Paul AyersTheoretical Chemistry & Chemical Biology
Faculty of Science
Department of Chemistry & Chemical Biology
MCMASTER EXPERTS PROFILE
Development of theoretical and computational methods for predicting reactions in complex chemical systems.
At its heart, chemistry is the study of how substances are transformed through chemical reactions. The traditional role of chemical theory has been to develop conceptual, mathematical and computational tools for describing how chemical reactions occur. Despite the many advances in chemistry over the years, the computational methods developed to predict the products and key intermediates of a chemical reaction are limited to small molecules, rapid reactions or systems in which no new chemical bonds are formed. Novel approaches are needed to address complex chemical systems such as biochemical reactions, catalysis, molecular electronics and nanomaterials.

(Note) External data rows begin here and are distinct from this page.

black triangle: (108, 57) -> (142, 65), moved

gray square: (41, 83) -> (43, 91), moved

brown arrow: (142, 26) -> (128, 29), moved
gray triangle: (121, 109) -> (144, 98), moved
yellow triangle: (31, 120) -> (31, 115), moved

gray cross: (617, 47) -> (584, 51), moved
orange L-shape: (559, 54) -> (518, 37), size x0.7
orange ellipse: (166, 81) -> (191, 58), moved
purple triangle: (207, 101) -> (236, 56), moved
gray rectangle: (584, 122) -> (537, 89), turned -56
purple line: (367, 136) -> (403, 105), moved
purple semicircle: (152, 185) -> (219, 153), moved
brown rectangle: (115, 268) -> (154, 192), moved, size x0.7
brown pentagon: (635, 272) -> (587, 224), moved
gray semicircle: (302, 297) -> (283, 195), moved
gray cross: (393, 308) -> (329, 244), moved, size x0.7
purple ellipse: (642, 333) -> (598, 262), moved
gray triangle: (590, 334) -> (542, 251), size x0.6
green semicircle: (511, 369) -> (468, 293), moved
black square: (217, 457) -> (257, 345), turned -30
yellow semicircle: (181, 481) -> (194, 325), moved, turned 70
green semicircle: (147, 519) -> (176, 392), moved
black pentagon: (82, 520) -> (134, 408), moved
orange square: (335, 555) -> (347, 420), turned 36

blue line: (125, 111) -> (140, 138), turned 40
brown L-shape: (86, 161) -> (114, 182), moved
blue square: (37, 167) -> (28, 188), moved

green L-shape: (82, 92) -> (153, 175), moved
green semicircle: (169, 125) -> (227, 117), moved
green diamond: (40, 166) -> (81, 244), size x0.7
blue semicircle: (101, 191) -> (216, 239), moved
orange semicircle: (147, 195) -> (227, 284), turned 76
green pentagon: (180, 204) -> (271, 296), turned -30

In his early work as a graduate and postdoctoral researcher, Dr. Paul Ayers has made significant achievements in the field of density functional theory and electron structure theory. Using this basis in understanding the electronic structure of huge molecules, he will work toward developing a novel approach for predicting reaction pathways and products. In this regard, Dr. Ayers’ work is broadly viewed as groundbreaking.
There is currently no way to use computations to predict the reaction mechanisms or the products of reactions. These types of computational tools are required to enable the design of advanced pharmaceutical agents that bind to proteins and either inhibit the action of a specific enzyme or block the site where protein-protein interactions occur. It is essential to understand how proteins work at the atomic level in order to design drugs that meet specific needs and do it well. By the same token, understanding how things work at the atomic level can enable scientists to design new industrial catalysts that are also both highly targeted and highly effective.
Dr. Ayers’ research holds the potential for developing a practical, reliable and broadly applicable method for predicting the products and detailed reaction mechanisms of chemical reactions that will generate substantive advances in molecular biology and material design.